Racism Alleged at TCEQ
Lawsuit filed by two former Texas Commission on Environmental Quality employees accuses agency of racial discrimination, contends agency denied them promotion because they are black.
A lawsuit filed by two former employees of the Texas Commission on Environmental Quality accuses the agency of racial discrimination, contending that TCEQ denied the plaintiffs a promotion in July 2004 because they are black and promoted a less-qualified, white candidate instead.
TCEQ infringed on the civil rights of plaintiffs Regina Adams and Diedre Moss, as well as violated federal law, according to Adams and Moss' joint complaint. In addition, ongoing discrimination and retaliation "damaged [plaintiffs'] reputation and prospects for advancement," the complaint states.

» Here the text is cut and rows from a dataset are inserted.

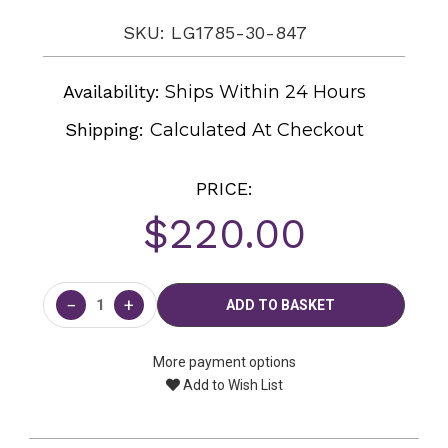
SKU: LG1785-30-847
Availability:
Ships Within 24 Hours
Shipping:
Calculated At Checkout
PRICE:
$220.00
Current
Stock:
−
+
More payment options
Add to Wish List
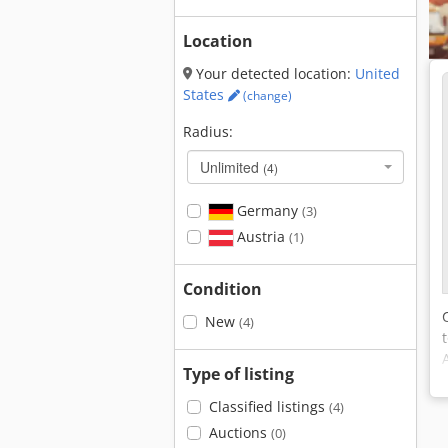
Location
Your detected location:
United
States
(change)
Radius:
Unlimited
(4)
Germany
(3)
Austria
(1)
Condition
New
(4)
Type of listing
Classified listings
(4)
Auctions
(0)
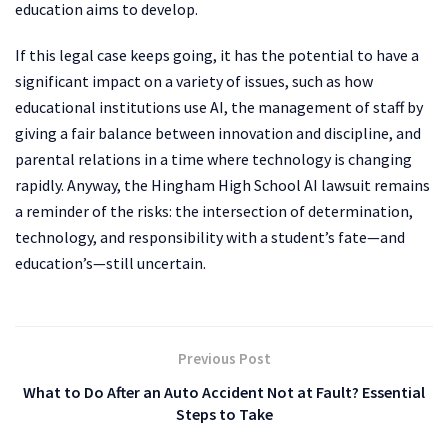
education aims to develop.
If this legal case keeps going, it has the potential to have a
significant impact on a variety of issues, such as how
educational institutions use AI, the management of staff by
giving a fair balance between innovation and discipline, and
parental relations in a time where technology is changing
rapidly. Anyway, the Hingham High School AI lawsuit remains
a reminder of the risks: the intersection of determination,
technology, and responsibility with a student’s fate—and
education’s—still uncertain.
Previous Post
What to Do After an Auto Accident Not at Fault? Essential
Steps to Take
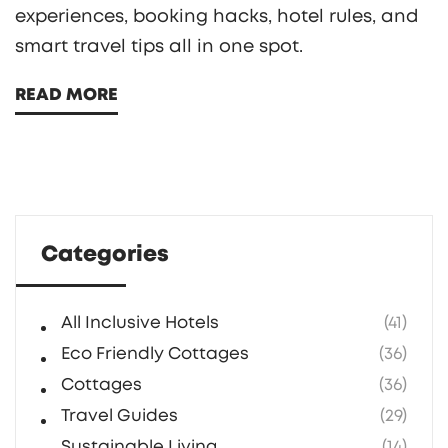
experiences, booking hacks, hotel rules, and
smart travel tips all in one spot.
READ MORE
Categories
All Inclusive Hotels
(41)
Eco Friendly Cottages
(36)
Cottages
(36)
Travel Guides
(29)
Sustainable Living
(14)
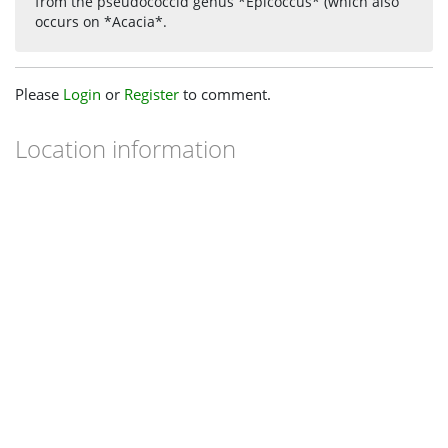
from the pseudococcid genus *Epicoccus* (which also
occurs on *Acacia*.
Please
Login
or
Register
to comment.
Location information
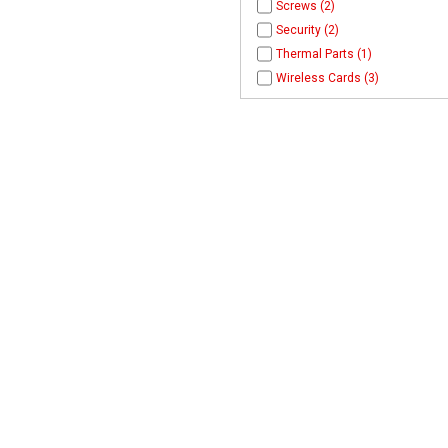
Screws (2)
Security (2)
Thermal Parts (1)
Wireless Cards (3)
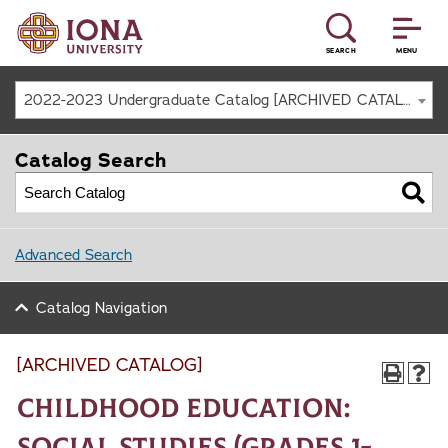
SEARCH
MENU
2022-2023 Undergraduate Catalog [ARCHIVED CATALOG]
Catalog Search
Advanced Search
Catalog Navigation
[ARCHIVED CATALOG]
Childhood Education:
Social Studies (Grades 1-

In its defense, TCEQ argues the plaintiffs have presented no real evidence of civil rights violations. TCEQ lawyers also took issue with plaintiffs' original complaints, which were identical, by moving to have them consolidated.
Despite the template nature of the formal complaint, the devil's in the lawsuit's depositions, judging from sworn testimony completed last week. Moss began work at TCEQ in 1992, and Adams in 1996. The depositions describe how the two who testify they loved their jobs and want them back left the agency because the work environment had become too hostile and humiliating for them to bear. Despite excellent qualifications delineated in résumés listing copious skills and awards according to the complaint, each plaintiff "was not selected [for the promotion] for pre-textual reasons," such as office plotting, acidic rantings, and foul captions attached to animal posters.
Adams and Moss testify to numerous incidents of discrimination in their sworn depositions. For instance, as a member of an applicant review panel, Adams says she witnessed Support Services Division director Kerry Stennett "changing the ranking of an applicant and hiring a white female who was less qualified." Moreover, Adams testifies that evaluations and bonuses were not afforded to black employees equally. When Adams asked for a bonus, Stennett slapped a star on her shoulder and said, "That's your bonus," the deposition reads. And, when the Ku Klux Klan marched on the Capitol at the end of 2005, Adams testifies Stennett told her, "I have a family member there. I need to go down and visit him."
Against this alleged racist backdrop, Adams and Moss lost out on the promotion. Though defendants claim Stennett, their supervisor, notified Adams and Moss of the denial legitimately, via e-mail, Adams testifies that she got wind of it much sooner, when she overheard Stennett announce to peers, before the interviews, "I have a great plan. I'm not going to hire Regina Adams or Joe McGill [another black employee] or Dee Moss in the manager IV position"; Stennett admits in her own deposition that she didn't rank employees for the job.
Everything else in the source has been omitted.